Inoltre, questo Giudice della legittimità ha da tempo chiarito, esprimendo un orientamento ormai consolidato, che “l’accertamento con metodo analitico-induttivo, con il quale l’Ufficio finanziario procede alla rettifica di singoli componenti reddituali, ancorchè di rilevante importo, è consentito, ai sensi del D.P.R. n. 600 del 1973, art. 39, comma 1, lett. d), pure in presenza di contabilità formalmente tenuta, giacchè la disposizione presuppone, appunto, scritture regolarmente tenute e, tuttavia, contestabili in forza di valutazioni condotte sulla base di presunzioni gravi, precise e concordanti che facciano seriamente dubitare della completezza e fedeltà della contabilità esaminata. (Nella specie, la S.C. ha ritenuto corretto l’accertamento effettuato dall’Ufficio nei confronti di impresa operante nel settore della ristorazione, accertamento che aveva desunto il numero di piatti preparati dalla quantità delle materie prime utilizzate, così come risultanti in contabilità e tenuto conto delle normali dispersioni, ed aveva, quindi, proceduto alla determinazione dei relativi ricavi sulla base di un prezzo medio definito a campione)”, Cass. sez. V, 5.10.2007, n. 20857, e si è scelto di segnalare questa massima non solo per affinità della materia oggetto del giudizio, ma anche perchè ben evidenzia come l’accertamento analitico induttivo fondato sul prezzo medio definito a campione risulti di per sè legittimo, ferma restando la valutazione circa l’attitudine del campione prescelto a rappresentare la complessiva realtà dell’attività dell’impresa.
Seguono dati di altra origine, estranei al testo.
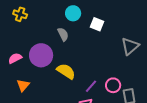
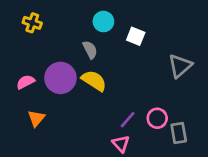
yellow semicircle: (66, 71) -> (94, 81), moved

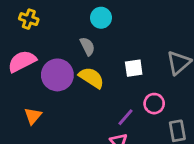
white square: (136, 36) -> (134, 68), moved, turned -30
pink semicircle: (26, 82) -> (22, 61), moved, size x1.5
pink circle: (157, 118) -> (154, 104), moved

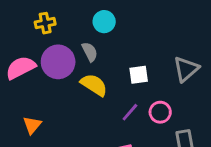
yellow cross: (29, 19) -> (45, 23), moved, turned -30
purple circle: (57, 75) -> (58, 62), moved
purple line: (126, 117) -> (130, 112), moved

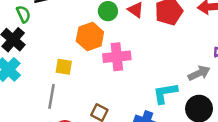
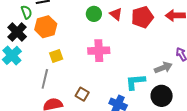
orange hexagon: (90, 36) -> (46, 27), moved
yellow square: (64, 67) -> (56, 56), turned -32

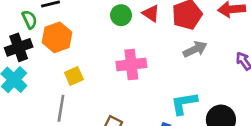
black cross: (17, 32) -> (19, 47), turned 30
gray arrow: (163, 68) -> (195, 49), moved

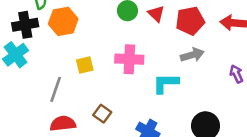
yellow square: (74, 76) -> (85, 65), moved
cyan L-shape: (184, 103) -> (166, 83), moved

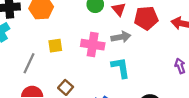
gray arrow: (192, 55) -> (121, 37), moved
cyan L-shape: (166, 83) -> (121, 68), turned 75

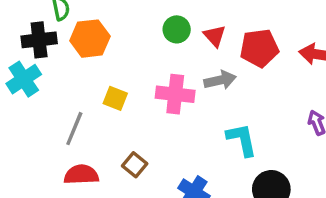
yellow square: (55, 46) -> (115, 98), turned 32
cyan L-shape: (121, 68) -> (242, 140), moved

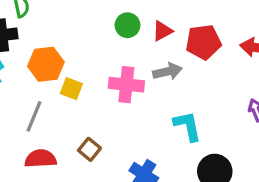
red triangle: (215, 36) -> (162, 31), turned 45
orange hexagon: (90, 39) -> (46, 64), moved

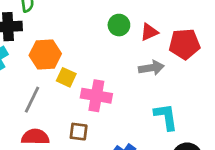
pink cross: (126, 85) -> (96, 96), moved
brown square: (89, 149) -> (79, 132), turned -36

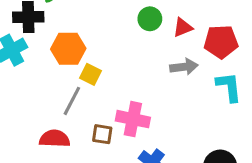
pink cross: (96, 96) -> (133, 119), moved
gray line: (32, 100) -> (72, 101), moved
cyan L-shape: (166, 117) -> (229, 87), moved

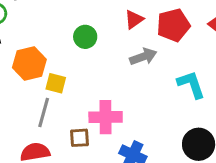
green circle: (150, 19) -> (85, 37), moved
cyan L-shape: (229, 87) -> (191, 84), moved

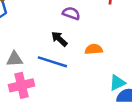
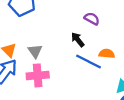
gray triangle: (14, 59) -> (35, 51), turned 49
blue line: (52, 62) -> (89, 62), moved

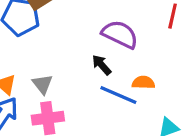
purple semicircle: (92, 19) -> (120, 34), size x1.6

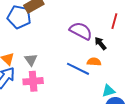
black arrow: (102, 65) -> (100, 43), moved

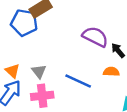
blue line: (78, 69) -> (78, 81), moved

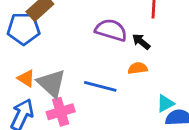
orange triangle: (12, 71) -> (26, 78), moved
gray triangle: (39, 71) -> (51, 83), size x1.6

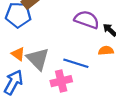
pink cross: (61, 112) -> (61, 81), moved

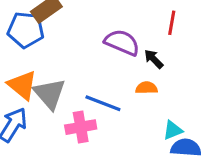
orange triangle: (18, 54) -> (22, 85), size x1.5

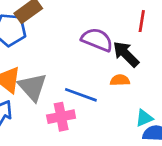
black arrow: (154, 59) -> (126, 54), size x1.5

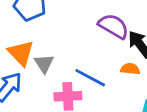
gray triangle: (32, 87) -> (44, 64), size x0.7

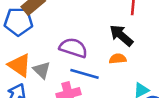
purple semicircle: (114, 26) -> (73, 48), moved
L’impugnazione proposta dall’Ente impositore deve essere pertanto accolta, con rinvio alla Commissione Tributaria Regionale del Lazio che, in diversa composizione, procederà a rinnovare il giudizio, nel rispetto dei principi esposti, e provvederà anche a regolare le spese di lite del giudizio di legittimità tra le parti.
P.Q.M.
La Corte accoglie il ricorso proposto dall’Agenzia delle Entrate, cassa la decisione impugnata e rinvia alla Commissione Tributaria Regionale di Roma che, in diversa composizione, provvederà alla rinnovazione del giudizio, nel rispetto dei principi innanzi esposti, e regolerà anche le spese di lite del giudizio di cassazione tra le parti.
Così deciso in Roma, il 2 dicembre 2020.